WASHINGTON – Facing scathing criticism from Democrats questioning the U.S. government’s reliance on private security firms in the wars in Iraq and Afghanistan, the chairman of Blackwater USA rejected accusations Tuesday that his company employs “cowboys” who are doing more harm than good.
Erik Prince, 38, a former Navy SEAL who started Blackwater about 11 years ago, said during hearings on Capitol Hill that his company has been wrongly painted as a band of mercenaries and faced “baseless allegations of wrongdoing.”
Blackwater, which has long been viewed suspiciously by Iraqis, is facing increased scrutiny in Washington after a Sept. 16 shootout in Baghdad involving Blackwater guards left 11 dead. The FBI as well as the State and Defense departments are conducting investigations into the shootings.
The Iraqi government has accused Blackwater of shooting at civilians indiscriminately and moved last month to bar the security company from the country.
On Tuesday, several Democrats on the House Oversight and Government Reform Committee said they wondered whether Blackwater employees are playing under a different set of rules – impervious to oversight and facing scant repercussions for wrongdoing.
Rep. Carolyn Maloney, D-N.Y., was one of several Democrats to ask Prince about an incident after a Christmas party in the Green Zone last year in which an intoxicated Blackwater employee shot and killed the bodyguard of an Iraqi vice president. Maloney noted that the Blackwater employee was spirited out of the country about 36 hours after the incident and has faced no charges.
“If he lived in America, he would have been arrested and he would be facing criminal charges,” Maloney said. “If he was a member of our military, he would be under a court-martial. But it appears to me that Blackwater has special rules.”
Prince portrayed his company as a collection of “Americans working for America.” While acknowledging some mistakes may have been made by his employees while carrying out their duties in the two war zones, he touted his hired guns as a group of courageous men with an exemplary record in protecting top U.S. officials in the war zone. He said the intoxicated employee in the Christmas incident was fired and fined several thousand dollars.
Prince said 30 Blackwater contractors have been killed in the line of duty and hundreds more have been injured. Meanwhile, none of the high-profile officials Blackwater is charged with protecting – including diplomats and members of Congress – has been killed or seriously injured.

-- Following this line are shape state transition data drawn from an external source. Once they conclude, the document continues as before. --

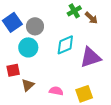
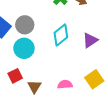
purple triangle: (90, 57) -> (90, 40), size x0.7

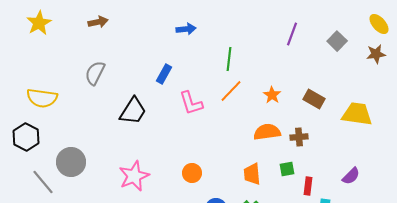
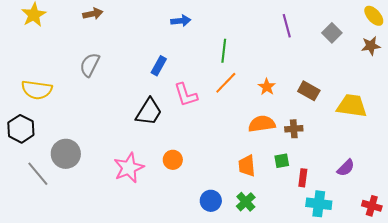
purple line: (292, 34) -> (287, 26), turned -35
black trapezoid: (133, 111) -> (149, 112), moved
orange circle: (192, 173) -> (173, 160), moved

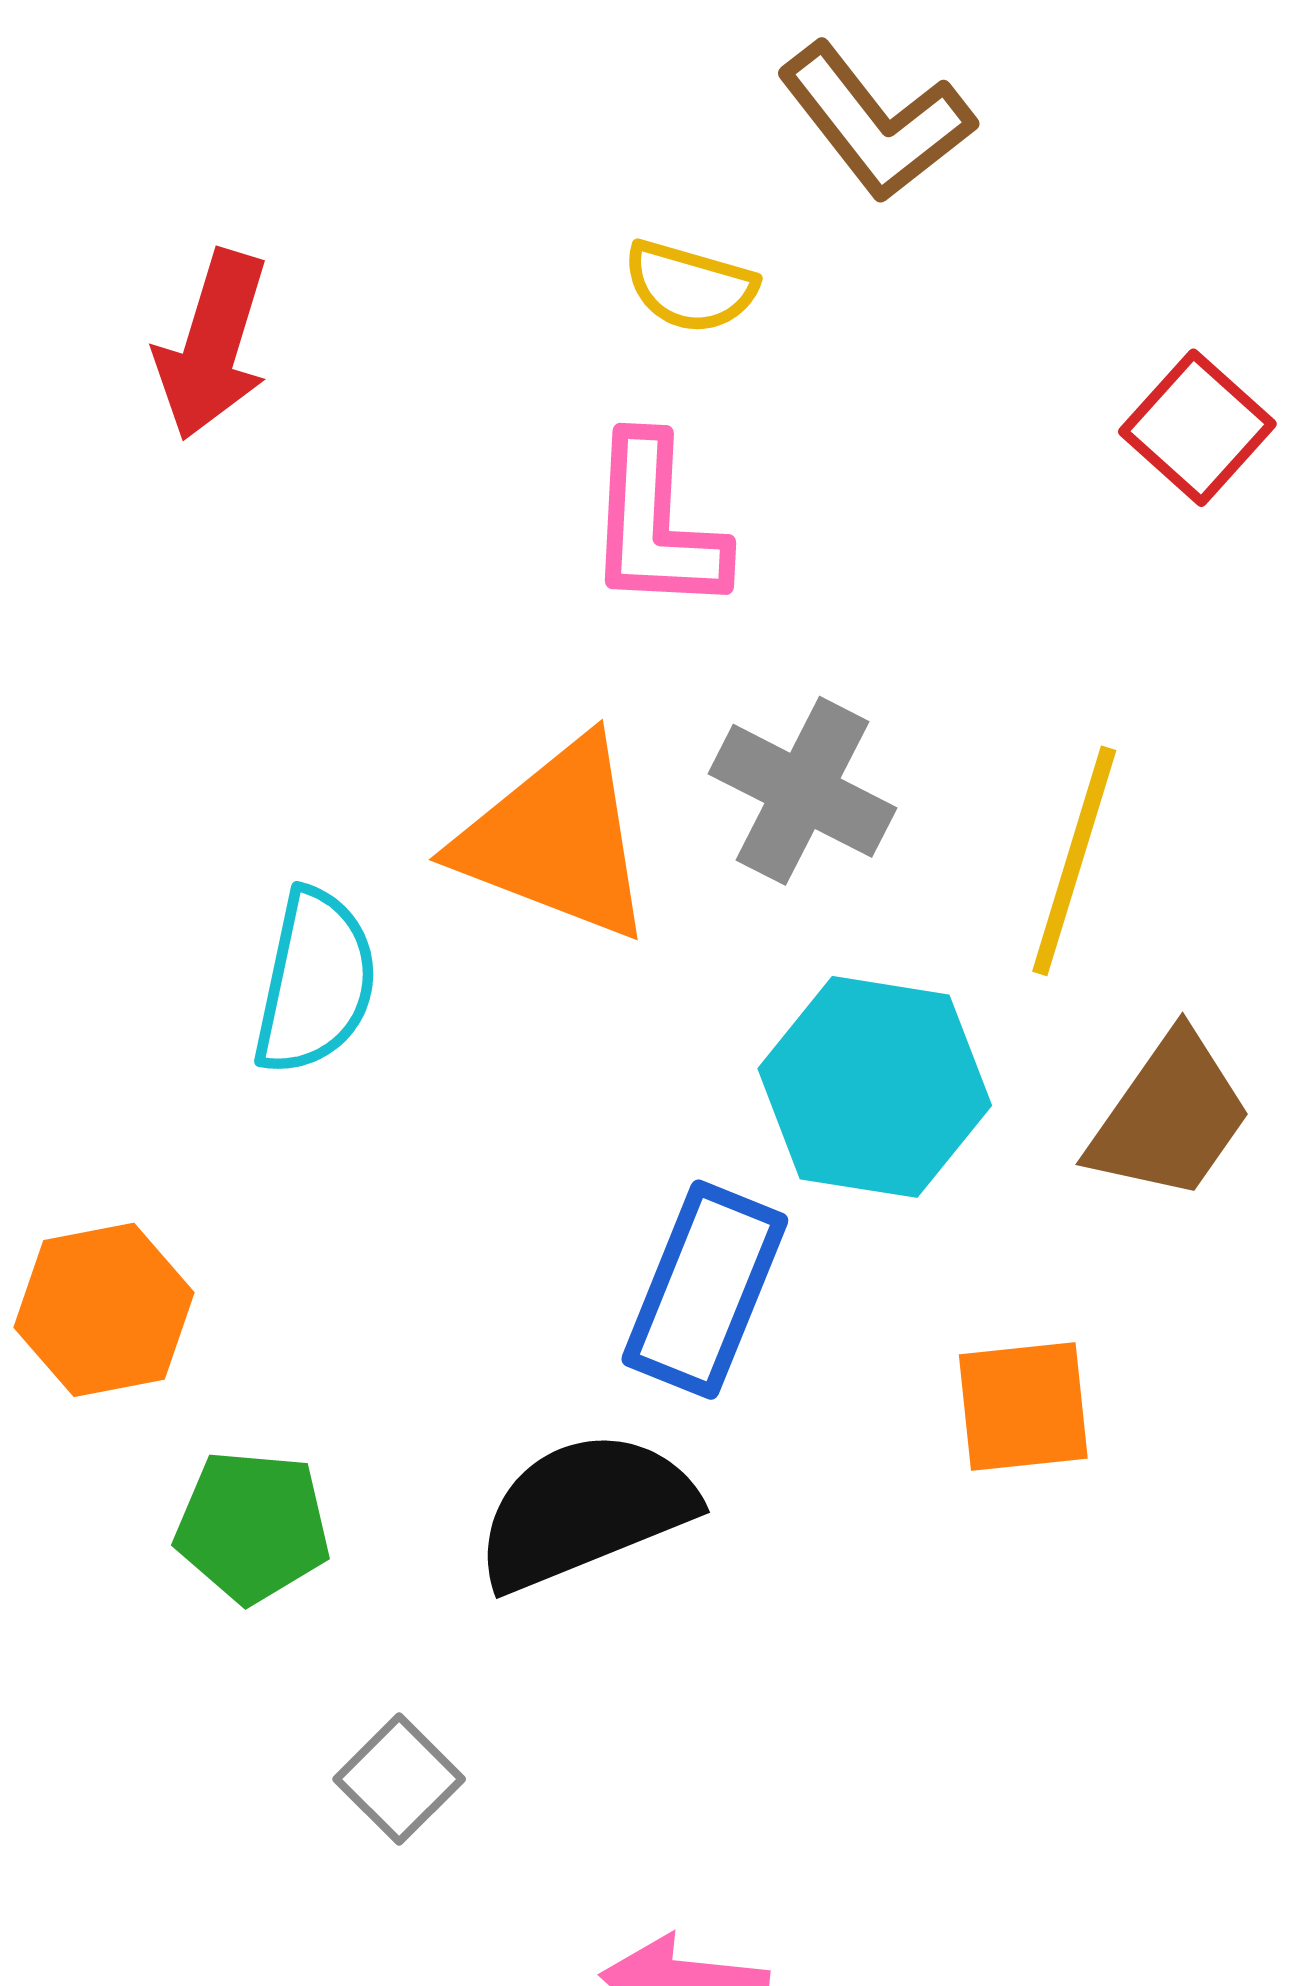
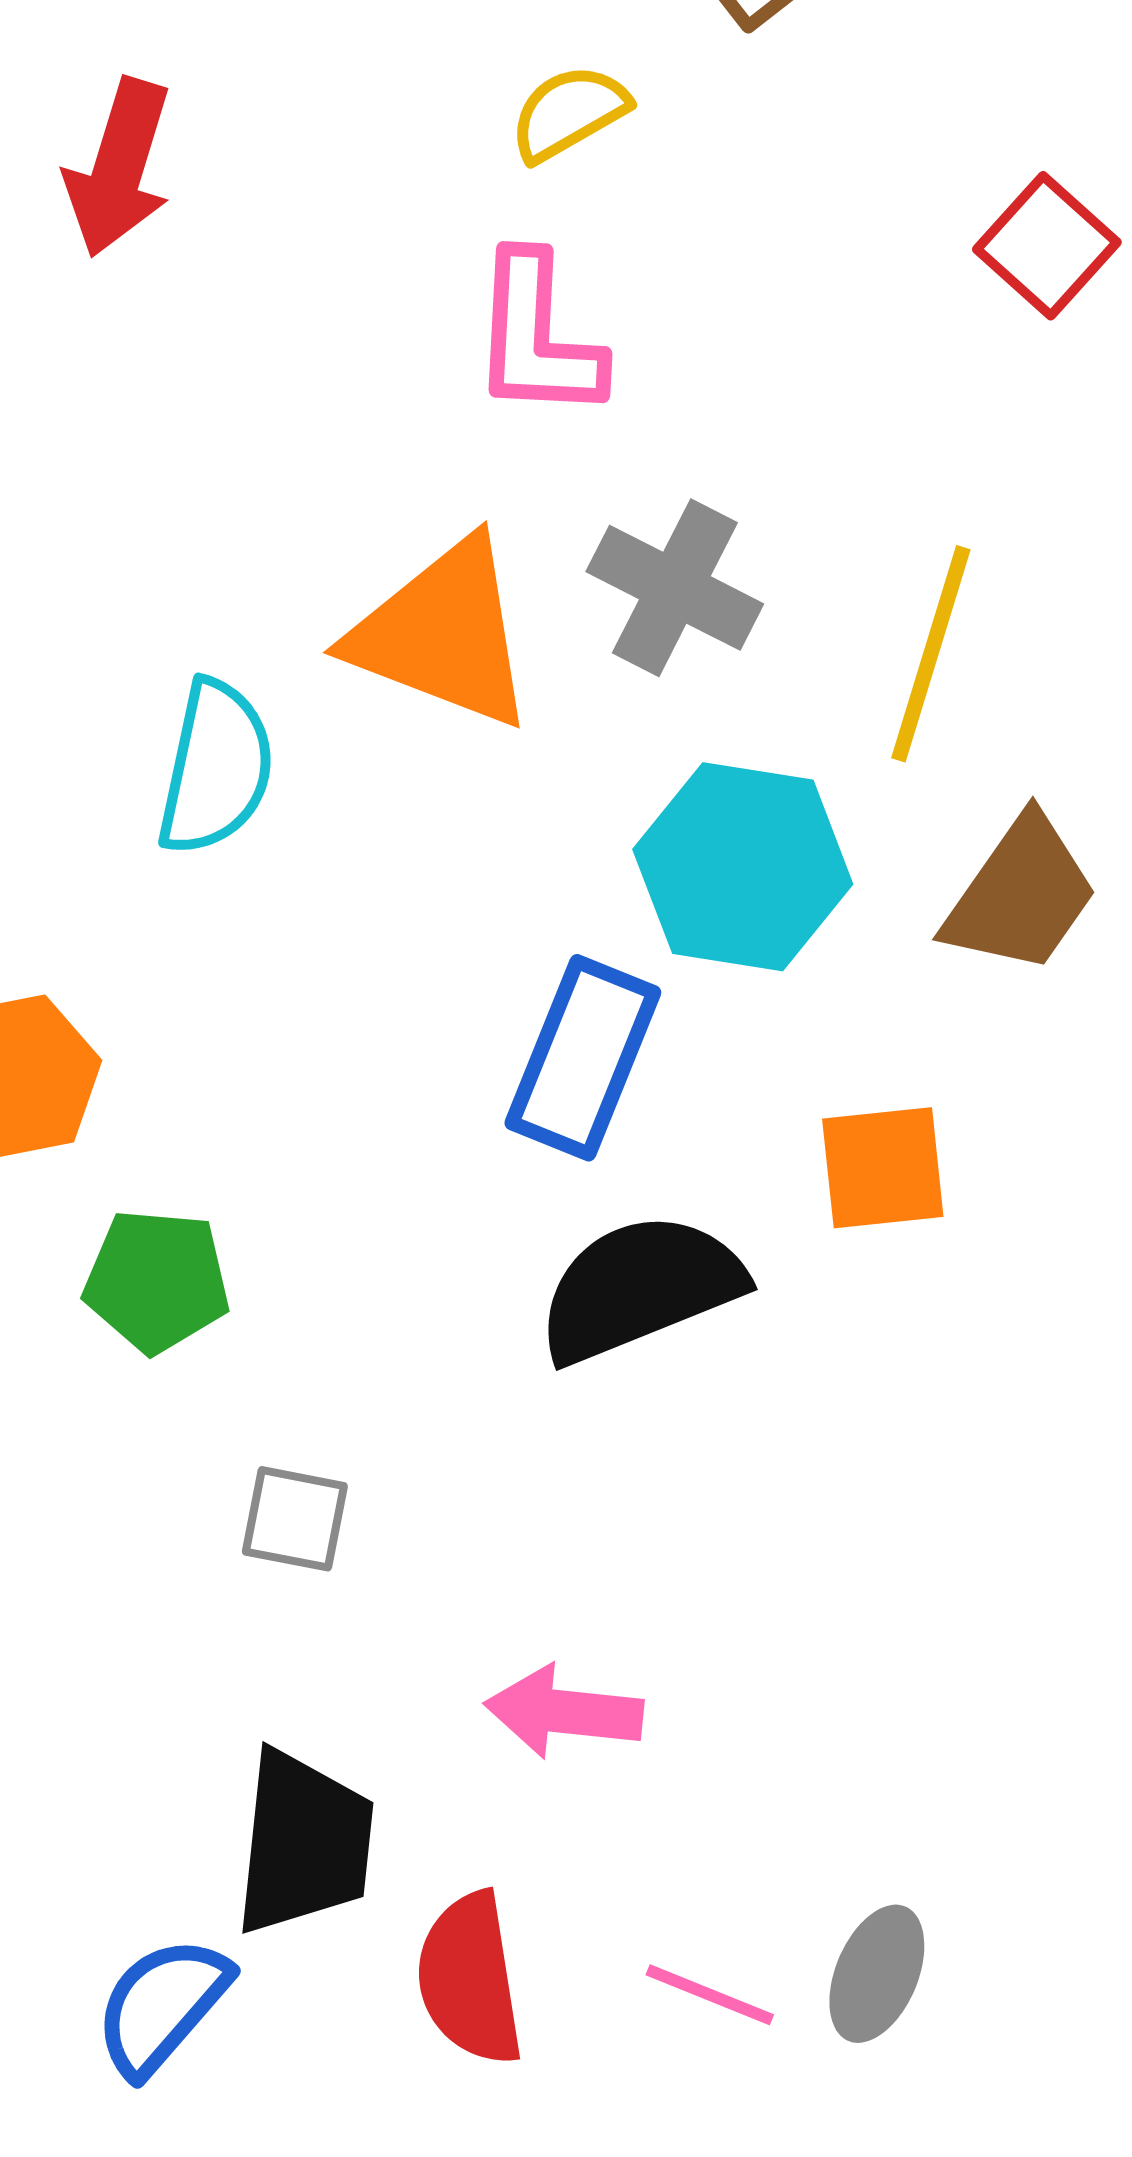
yellow semicircle: (690, 287) -> (569, 113), turned 134
black semicircle: (585, 1511) -> (640, 1288), moved
gray square: (399, 1779) -> (295, 1519), turned -34

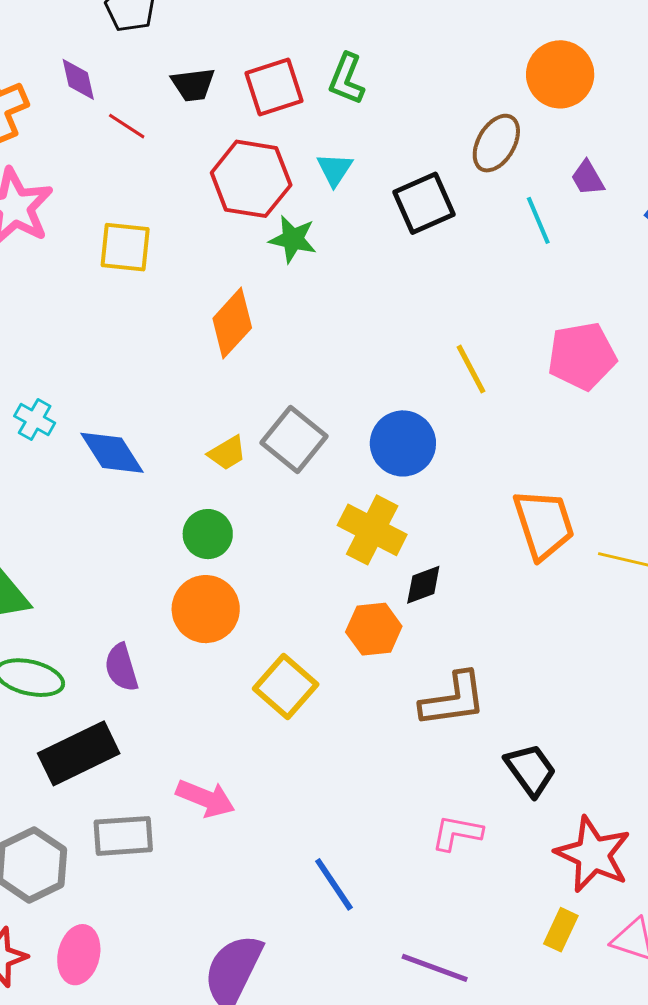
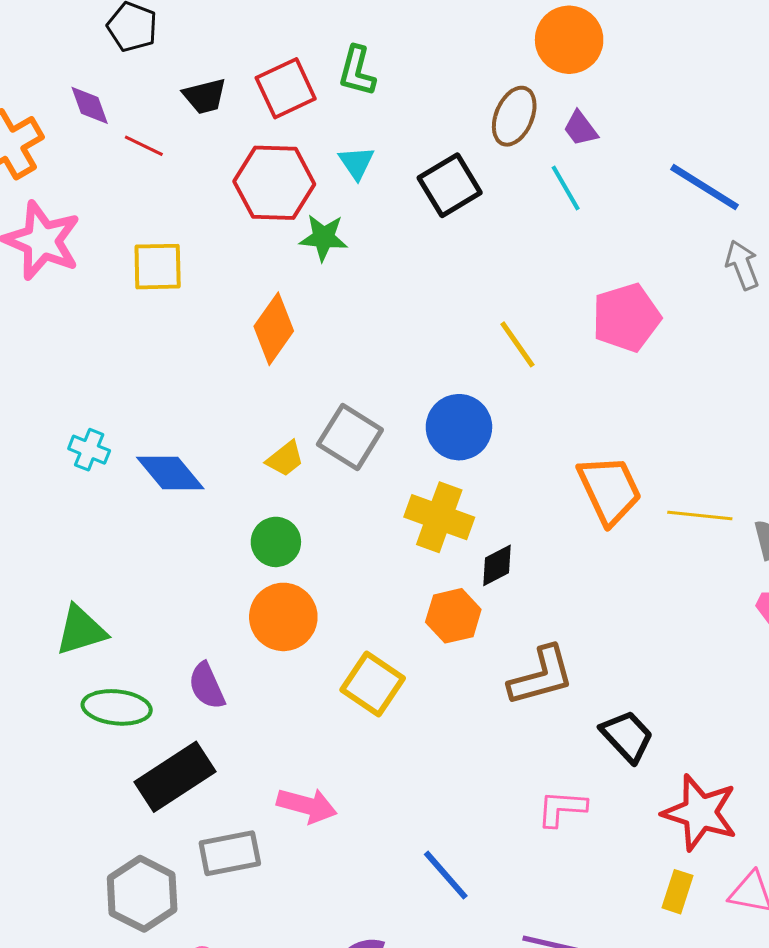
purple trapezoid: (588, 178) -> (580, 129), moved

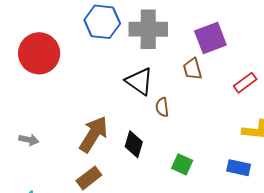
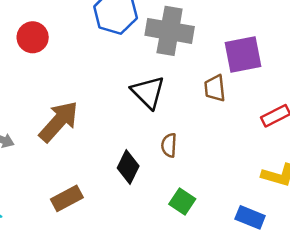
red circle: (39, 53) -> (33, 37), size x0.6
brown semicircle: (162, 107) -> (169, 145), moved
brown arrow: (94, 134) -> (59, 122), moved

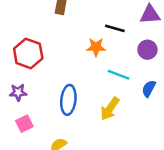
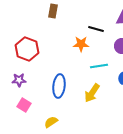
cyan line: (119, 75) -> (99, 66), turned -30
pink square: (24, 124) -> (24, 105), turned -32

“To the extent there is any loss of innocent life ever, let me be clear that I consider that tragic,” Prince said. “Every life, whether American or Iraqi, is precious. I stress to the committee and to the American public, however, that I believe we acted appropriately at all times.”
Prince had been expected to testify about the Sept. 16 incident, but the Justice Department made a last-minute request to the chairman of the committee, Rep. Henry Waxman, D-Calif., that the panel stay away from probing into details of the incident until the FBI completes its investigation.
Blackwater had $204,000 in government contracts in 2000, but the company has grown into a behemoth of private security contracting in Iraq, winning more than $1 billion in federal contracts since 2001. Prince, who has largely remained out of the public eye, has donated more than $160,000 to the Republican National Committee and the National Republican Congressional Committee.
The Sept. 16 shooting as well as several other incidents in which innocent Iraqis were purportedly injured or killed has led many Democratic lawmakers to raise questions about the role private security is now playing in the U.S. missions in Iraq and Afghanistan.
“Privatizing is working exceptionally well for Blackwater,” Waxman said. “The question … is whether outsourcing to Blackwater is a good deal to the American taxpayer, whether it’s a good deal for the military and whether it’s serving our national interest in Iraq.”
Democratic lawmakers questioned Prince about the company’s handling of several high-profile incidents in which Blackwater workers were accused of violence against innocent Iraqi civilians but faced, at worse, being fired.
Prince said his company acted appropriately by terminating the employee in the Christmas shooting and paying $15,000 to the family of the Iraqi security guard.
“We as a private organization can’t do anything more,” Prince said. “We can’t flog him; we can’t incarcerate him.”